# Is an SVM the same as a neural network without a hidden layer?

A neural network without a hidden layer is the same as just linear regression.

If I then use squared hinge loss and encoporate the l2 regularisation term, is it fair to then call this network the same as a linear SVM?

Going by this assumption, then if I need to implement a multiclass SVM, i can just have n output nodes (where n is the number of classes). Would this then be equivalent to having n number of SVMs, similar to a one-vs-rest method?

If I then wanted to encoporate a kernel into my SVM, could I then use an activation function or layer prior to the final output nodes (where I compute loss and add regularisation) which would then transfer this data into another feature plane the same as that of an SVM kernel?

This is my current hunch, but would like some confirmation or correction where my understanding is incorrect.
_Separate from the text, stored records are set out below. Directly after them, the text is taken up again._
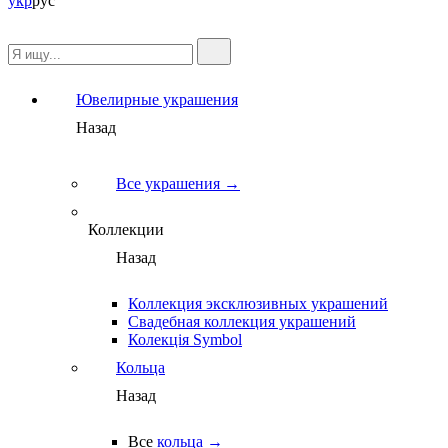
укр
рус
Ювелирные украшения
Назад
Все украшения →
Коллекции
Назад
Коллекция эксклюзивных украшений
Свадебная коллекция украшений
Колекція Symbol
Кольца
Назад
Все
кольца →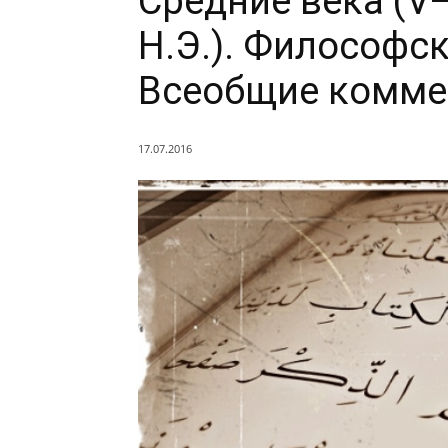
Средние века (V—
Н.Э.). Философс
Всеобщие комме
17.07.2016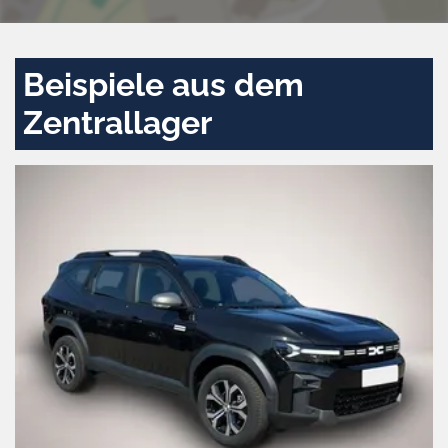
Beispiele aus dem
Zentrallager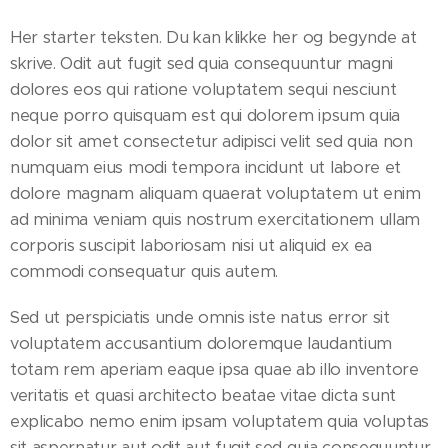
Her starter teksten. Du kan klikke her og begynde at
skrive. Odit aut fugit sed quia consequuntur magni
dolores eos qui ratione voluptatem sequi nesciunt
neque porro quisquam est qui dolorem ipsum quia
dolor sit amet consectetur adipisci velit sed quia non
numquam eius modi tempora incidunt ut labore et
dolore magnam aliquam quaerat voluptatem ut enim
ad minima veniam quis nostrum exercitationem ullam
corporis suscipit laboriosam nisi ut aliquid ex ea
commodi consequatur quis autem.
Sed ut perspiciatis unde omnis iste natus error sit
voluptatem accusantium doloremque laudantium
totam rem aperiam eaque ipsa quae ab illo inventore
veritatis et quasi architecto beatae vitae dicta sunt
explicabo nemo enim ipsam voluptatem quia voluptas
sit aspernatur aut odit aut fugit sed quia consequuntur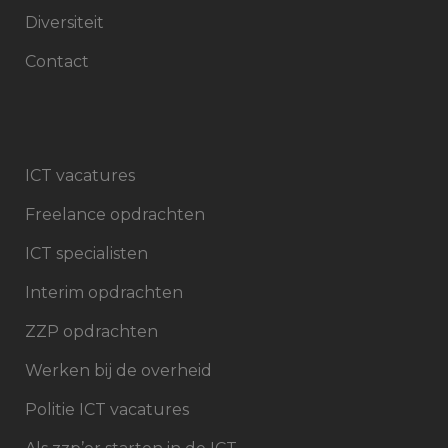
Diversiteit
Contact
ICT vacatures
Freelance opdrachten
ICT specialisten
Interim opdrachten
ZZP opdrachten
Werken bij de overheid
Politie ICT vacatures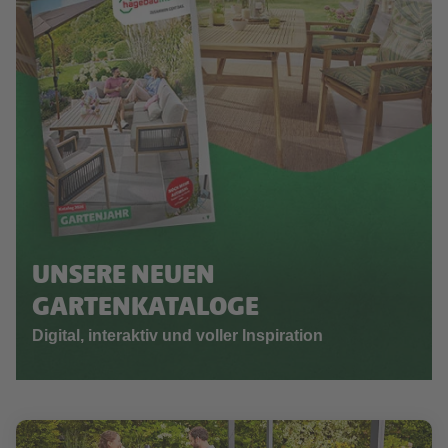
UNSERE NEUEN
GARTENKATALOGE
Digital, interaktiv und voller Inspiration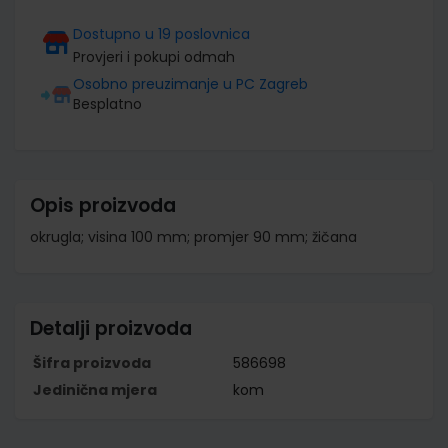
Dostupno u 19 poslovnica
Provjeri i pokupi odmah
Osobno preuzimanje u PC Zagreb
Besplatno
Opis proizvoda
okrugla; visina 100 mm; promjer 90 mm; žičana
Detalji proizvoda
Šifra proizvoda
586698
Jedinična mjera
kom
• "A neural network without a hidden layer is the same as just linear regression.", this is not true. This is only true if the activation functions are identities. So you'd better review your post and question. – nbro Apr 27 at 20:26

First, what makes the neural network different than linear regression is the non-linearity (acivation function), not the number of layers. So, a neural network with $$n$$ layers with no non-linearities is still the same as linear regression. Second, SVM finds the hyperplane of maximum margin. You are not guaranteed to find that hyperplane that has maximum margin with a neural network (using non-linearities).